_Exercise details_
Every record must be copied exactly, except that pictures are dropped.

(Page-level text extractions)
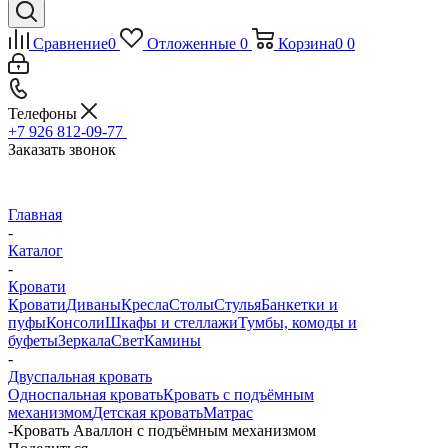
Сравнение
0
Отложенные
0
Корзина
0
0
Телефоны
+7 926 812-09-77
Заказать звонок
Главная
-
Каталог
-
Кровати
Кровати
Диваны
Кресла
Столы
Стулья
Банкетки и
пуфы
Консоли
Шкафы и стеллажи
Тумбы, комоды и
буфеты
Зеркала
Свет
Камины
-
Двуспальная кровать
Односпальная кровать
Кровать с подъёмным
механизмом
Детская кровать
Матрас
-
Кровать Аваллон с подъёмным механизмом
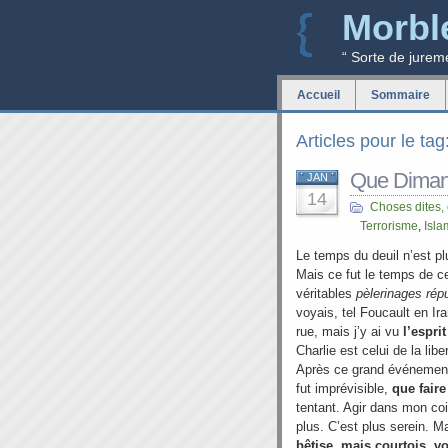
Morbl
“ Sorte de jurem
Accueil
Sommaire
Articles pour le ta
Que Dimanc
JAN
14
Choses dites,
Terrorisme
,
Isl
Le temps du deuil n’est plu
Mais ce fut le temps de 
véritables
pèlerinages rép
voyais, tel Foucault en Ir
rue, mais j’y ai vu
l’espri
Charlie est celui de la lib
Après ce grand événement, 
fut imprévisible,
que faire
tentant. Agir dans mon co
plus. C’est plus serein. M
bêtise, mais courtois, v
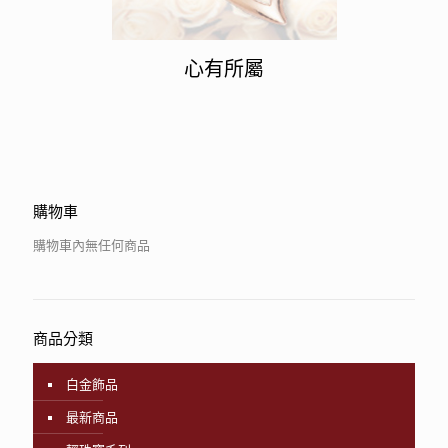
心有所屬
購物車
購物車內無任何商品
商品分類
白金飾品
最新商品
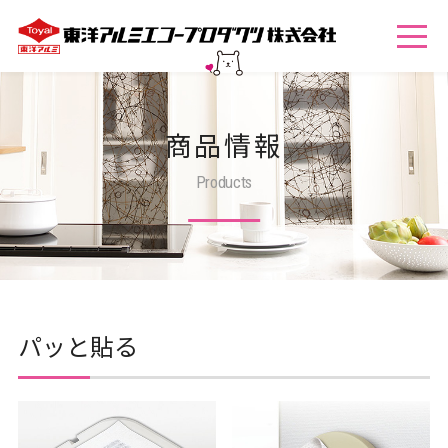
商品情報
Products
パッと貼る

_Answer section_
Сравнение
0
Отложенные
0
Корзина
0
0
Телефоны
+7 926 812-09-77
Заказать звонок
Главная
-
Каталог
-
Кровати
Кровати
Диваны
Кресла
Столы
Стулья
Банкетки и
пуфы
Консоли
Шкафы и стеллажи
Тумбы, комоды и
буфеты
Зеркала
Свет
Камины
-
Двуспальная кровать
Односпальная кровать
Кровать с подъёмным
механизмом
Детская кровать
Матрас
-
Кровать Аваллон с подъёмным механизмом
Morbl
“ Sorte de jurem
Accueil
Sommaire
Articles pour le ta
Que Dimanc
JAN
14
Choses dites,
Terrorisme
,
Isl
Le temps du deuil n’est plu
Mais ce fut le temps de 
véritables
pèlerinages rép
voyais, tel Foucault en Ir
rue, mais j’y ai vu
l’espri
Charlie est celui de la lib
Après ce grand événement, 
fut imprévisible,
que faire
tentant. Agir dans mon co
plus. C’est plus serein. M
bêtise, mais courtois, v
心有所屬
購物車
購物車內無任何商品
商品分類
白金飾品
最新商品
商品情報
Products
パッと貼る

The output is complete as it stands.